Das war ein den Zuschauer forderndes, sehr intimes Kammerschauspiel in der Zonser Nordhalle. Rein gar nichts hatte es mit dem verballhornten Bild der Hildegard von Bingen zu tun, wie es heute bestenfalls als Heilkräuter- und Dinkelbrotfee zirkuliert. Bühne und Garderobe der beiden Schauspieler Heike Feist und Michael Ihnow waren auf das Allernotwendigste beschränkt. Trotzdem lohnte das intensive Zuschauen, und das Zuhören war bei den beiden Akteuren mit ihrer herausragenden Sprechkultur ohnehin ein großer Genuss.
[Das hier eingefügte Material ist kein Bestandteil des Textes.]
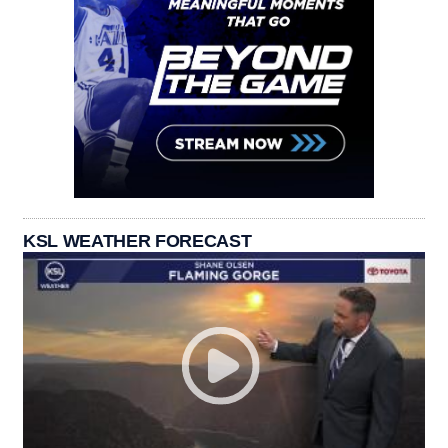
KSL WEATHER FORECAST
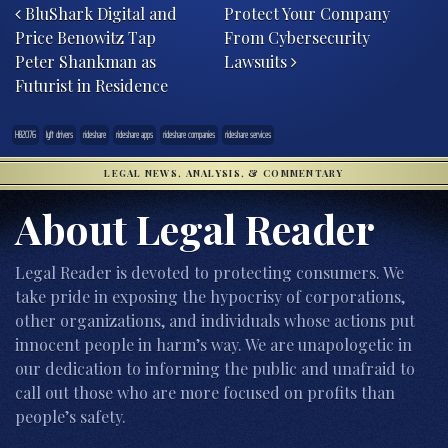
BluShark Digital and
Protect Your Company
Price Benowitz Tap
From Cybersecurity
Peter Shankman as
Lawsuits
Futurist in Residence
HB2076
lyft drivers
rideshare
rideshare apps
rideshare companies
rideshare services
LEGAL NEWS, ANALYSIS, & COMMENTARY
About Legal Reader
Legal Reader is devoted to protecting consumers. We
take pride in exposing the hypocrisy of corporations,
other organizations, and individuals whose actions put
innocent people in harm’s way. We are unapologetic in
our dedication to informing the public and unafraid to
call out those who are more focused on profits than
people’s safety.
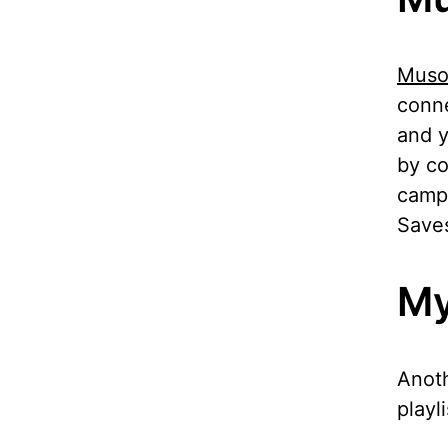
Muso
conne
and y
by co
campa
Saves
My
Anoth
playl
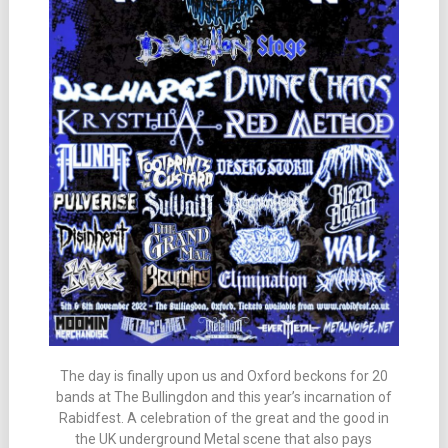
The day is finally upon us and Oxford beckons for 20
bands at The Bullingdon and this year’s incarnation of
Rabidfest. A celebration of the great and the good in
the UK underground Metal scene that also pays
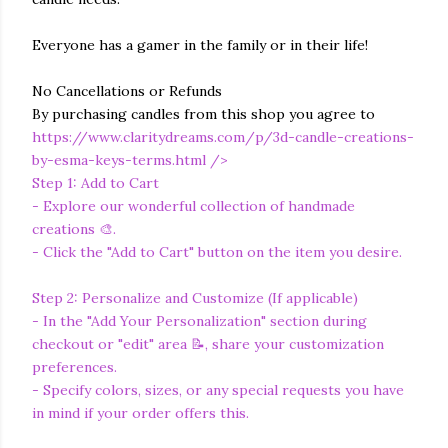
Everyone has a gamer in the family or in their life!
No Cancellations or Refunds
By purchasing candles from this shop you agree to
https://www.claritydreams.com/p/3d-candle-creations-
by-esma-keys-terms.html
/>
Step 1: Add to Cart
- Explore our wonderful collection of handmade
creations 🎨.
- Click the "Add to Cart" button on the item you desire.
Step 2: Personalize and Customize (If applicable)
- In the "Add Your Personalization" section during
checkout or "edit" area 📝, share your customization
preferences.
- Specify colors, sizes, or any special requests you have
in mind if your order offers this.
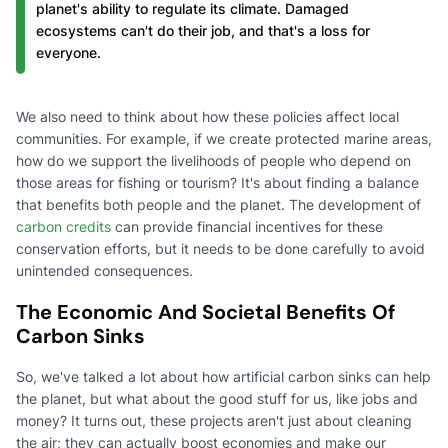
planet's ability to regulate its climate. Damaged
ecosystems can't do their job, and that's a loss for
everyone.
We also need to think about how these policies affect local
communities. For example, if we create protected marine areas,
how do we support the livelihoods of people who depend on
those areas for fishing or tourism? It's about finding a balance
that benefits both people and the planet. The development of
carbon credits
can provide financial incentives for these
conservation efforts, but it needs to be done carefully to avoid
unintended consequences.
The Economic And Societal Benefits Of
Carbon Sinks
So, we've talked a lot about how artificial carbon sinks can help
the planet, but what about the good stuff for us, like jobs and
money? It turns out, these projects aren't just about cleaning
the air; they can actually boost economies and make our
Ohne den hilfreichen chronologischen Faden ging bei diesem extrem mittelalterlichen und uns doch so nahen Lebensablauf nichts ab.

Hildegard sieht schon in sehr frühen Jugendjahren, was für andere gar nicht existiert. Sie ist anders, hochsensibel und im Übrigen kongenial von Heike Feist gespielt. Die nachmals Heilige entschließt sich, ihr Leben Gott zu weihen statt einem ungeliebten Mann angetraut zu sein. Ora et labora macht sie sich zur Richtschnur. Heike Feist und Michael Ihnow wechseln laufend ihre Identität. Mal ist sie die Schulmeisterin Jutta von Sponheim, mal ist ihr Schreiber Vollmar der Abt oder Bischof von Mainz. Hildegard sieht und hört mit ihrer Seele.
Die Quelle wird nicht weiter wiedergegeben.